Last week.. YES! They had 4.. a 3" in diamter, two 4" and a 6"! All ranges different price for sized!
Call in advance and ask!
They go by FRT and PNT, so just ask for both, ask they do carry quite a few different species of turtles!


----------



## stratos (Apr 21, 2010)

I have considered them many times, but no thanks.

Also, they are CITES class 2, meaning they are legal to import to Canada, but should be certified in their exporting country. No country currently allows exports, so any exported are by default smuggled. they are classified as globally threatened, locally abundant. Australia pushed for the CITES classification over Indonesian objection (where they are locally abundant, especially Irian Jaya). Then the Indonesians decided to not issue permits either, leading to smuggling. I saw many interesting regional variants of this turtle in South East Asia.

In any case, are you really ready to provide this creature the space it needs long term?


----------



## clutch (Apr 25, 2010)

i've seen the one at fraser last week but it has major shell rot


----------



## eternity302 (Apr 22, 2010)

clutch said:


> i've seen the one at fraser last week but it has major shell rot


Sorry, I wouldn't of guide you there if I knew, but I am definitely no expert on these FRT's! My apologies! but good luck!


----------



## Rastapus (Apr 21, 2010)

Turtles are always a hot topic due to the size most attain and the life span. More and more Fly River Turtles are showing up strangely. The price should not concern anyone looking for one of these beautiful turtles considering the long term care they will require as well as investment.


----------



## sakai (Apr 22, 2010)

MananaP said:


> Do they still have some for sale?


i saw some at Fantasy Aquatic on Kingsway.


----------



## Daviator (Apr 24, 2010)

It is a not a $400.00 turtle but more like a $10,000 turtle if you factor in the housing and filtration requirements.


----------



## MananaP (Apr 22, 2010)

sakai said:


> i saw some at Fantasy Aquatic on Kingsway.

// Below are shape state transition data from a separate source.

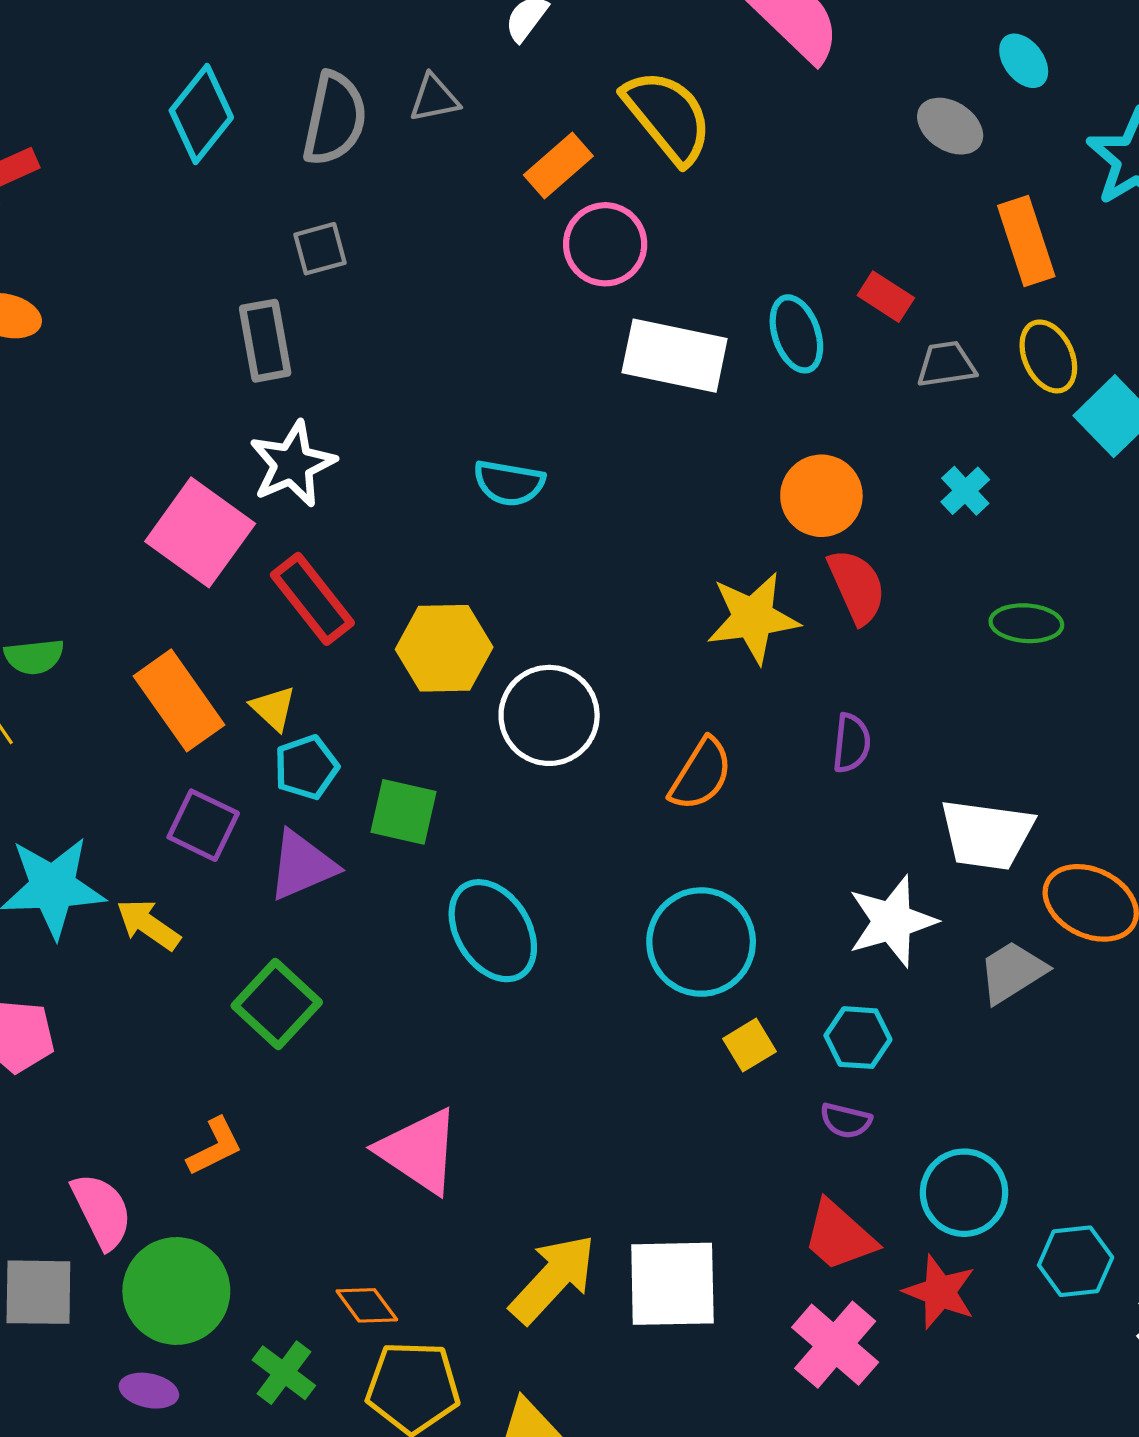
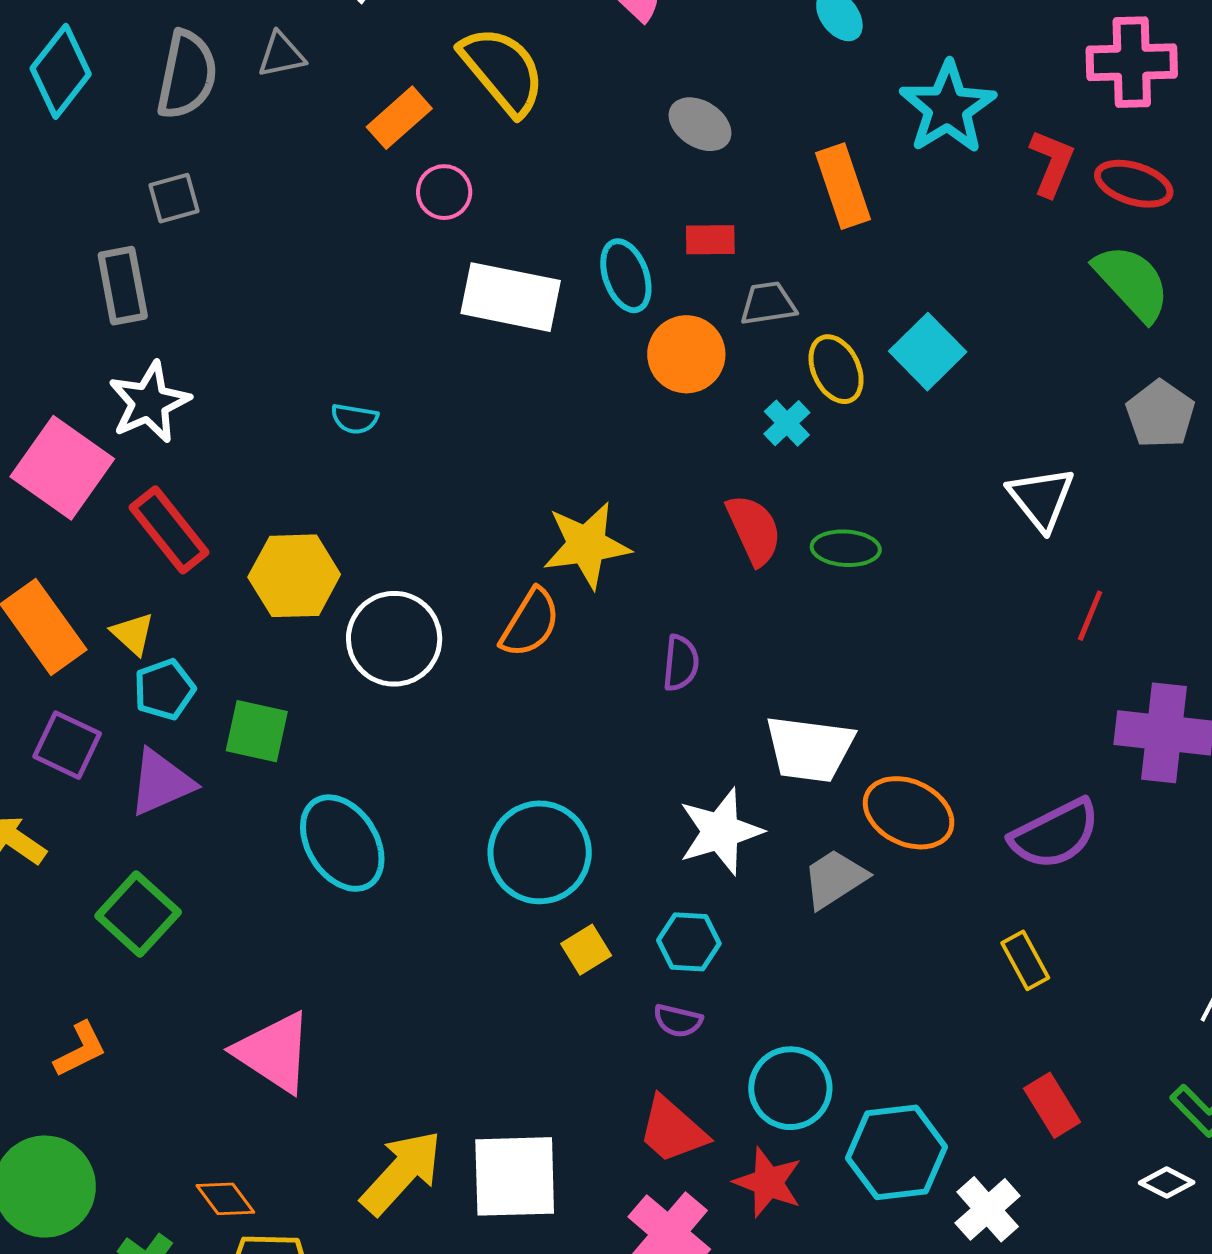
gray ellipse: (950, 126) -> (700, 124), moved
pink circle: (605, 244) -> (444, 192), size x0.7
red rectangle: (886, 297) -> (710, 240), turned -33
yellow ellipse: (1048, 356) -> (836, 369), moved
cyan semicircle: (509, 483) -> (355, 419), size x0.7
orange circle: (821, 496) -> (686, 354), moved
red semicircle: (857, 586) -> (754, 530), moved
orange semicircle: (701, 774) -> (530, 623), moved
cyan hexagon: (1076, 1261) -> (896, 1152), size x1.4

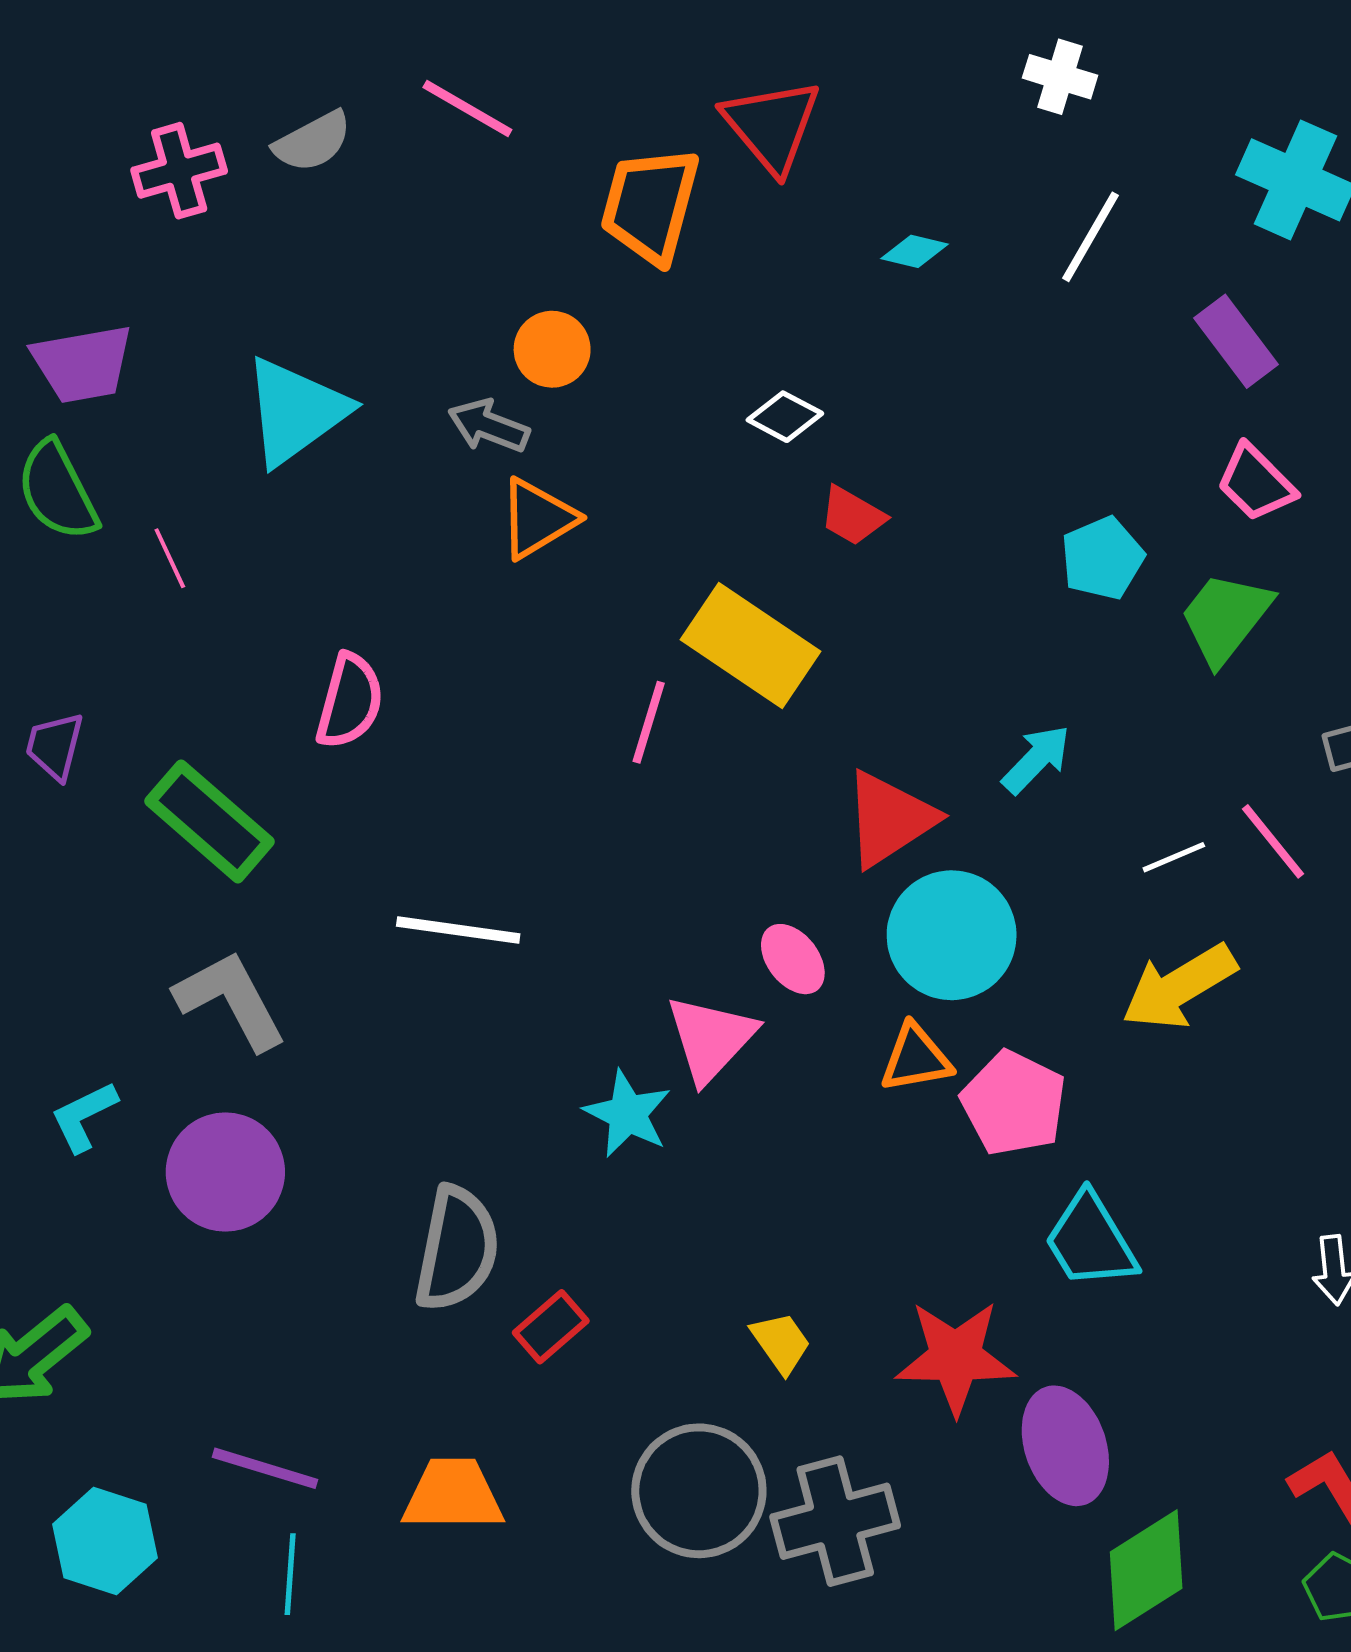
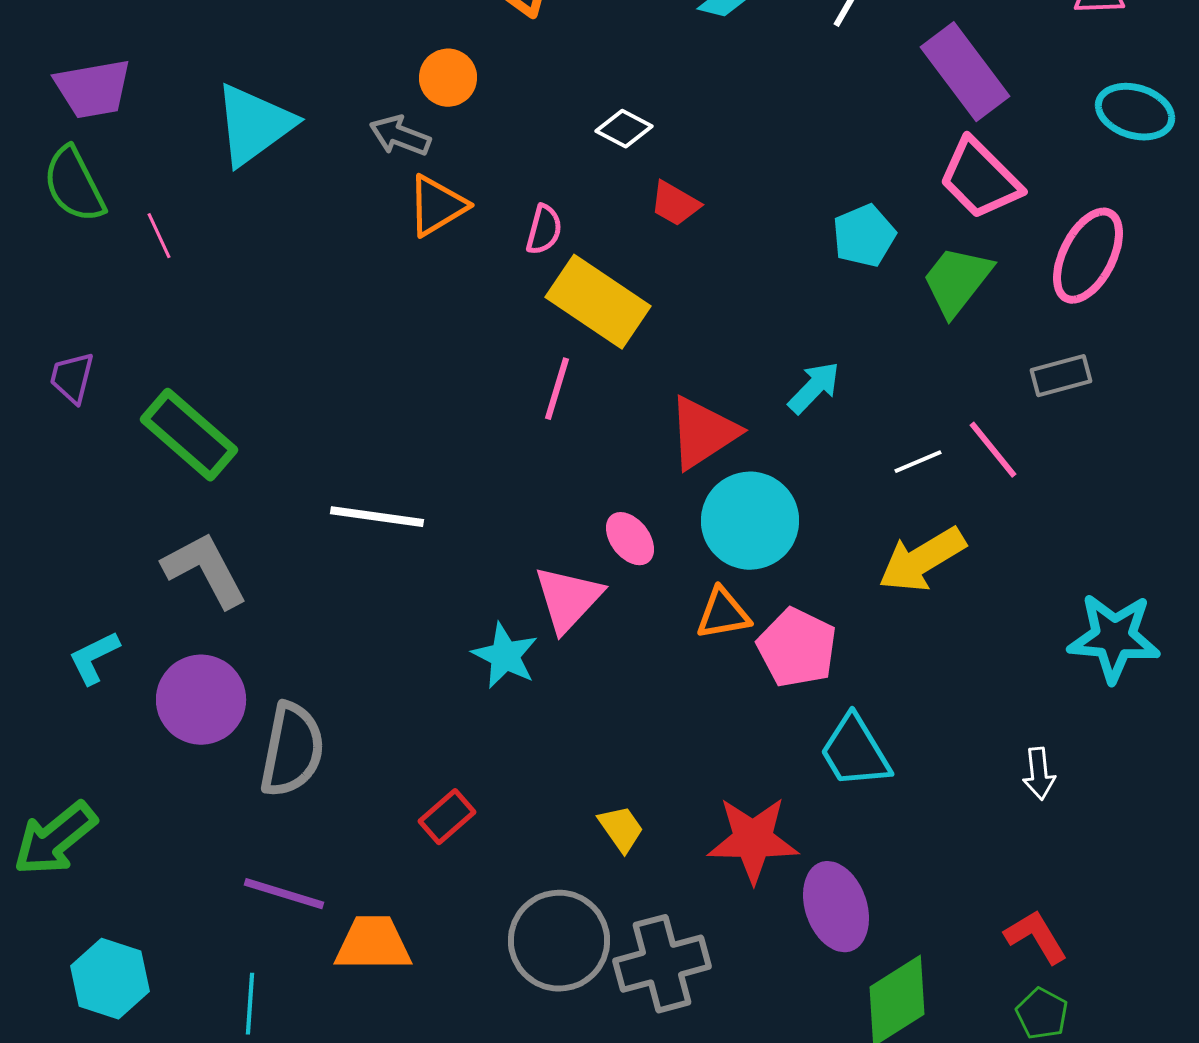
purple rectangle: (1236, 341) -> (965, 72), size x1.4
pink trapezoid: (1256, 483) -> (980, 179), size x1.4
pink semicircle: (350, 701) -> (544, 230), moved, size x0.7
pink line: (649, 722) -> (557, 389), moved
gray semicircle: (457, 1249) -> (292, 750), moved
purple line: (265, 1468) -> (284, 894), moved

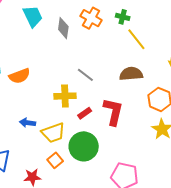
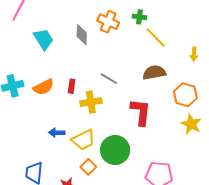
cyan trapezoid: (33, 16) -> (43, 39), moved
red rectangle: (85, 113) -> (72, 86), moved, turned -40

Where in kingsway is this located might make a trip there tomorrow and see if they still have any left.


----------



## lo sai (Apr 21, 2010)

a block in from slocan? across the street from churches chicken


----------



## MananaP (Apr 22, 2010)

lo sai said:


> a block in from slocan? across the street from churches chicken


Thanks lo sia!


----------



## pisces (Apr 22, 2010)

around 2 week ago, one of the member from BCA sell $200, check it,


----------



## snow (Apr 21, 2010)

^
I took that one. She was not in good condition though but I thought I shuld take her anyways. After a trip to an exotic vet she is doing better, but needs treatment daily, almost needed anti-biotics,still might, SO just a warning if you plan to get one of these unique turtles make sure you have a large tank with the right ph, etc.... or it will develope shell rot, and other things.


----------



## jkam (Apr 21, 2010)

just for future reference but where is this exotic vet you took it to?


----------



## MananaP (Apr 22, 2010)

Went to the new store in kingsway and yes they have i think 4 little guys there 3 are in pretty good shape and fat as far as i can see it around 4inches but going rate is 500 if you want to pay that much.


----------



## JUICE (Jan 4, 2020)

MananaP said:


> Went to the new store in kingsway and yes they have i think 4 little guys there 3 are in pretty good shape and fat as far as i can see it around 4inches but going rate is 500 if you want to pay that much.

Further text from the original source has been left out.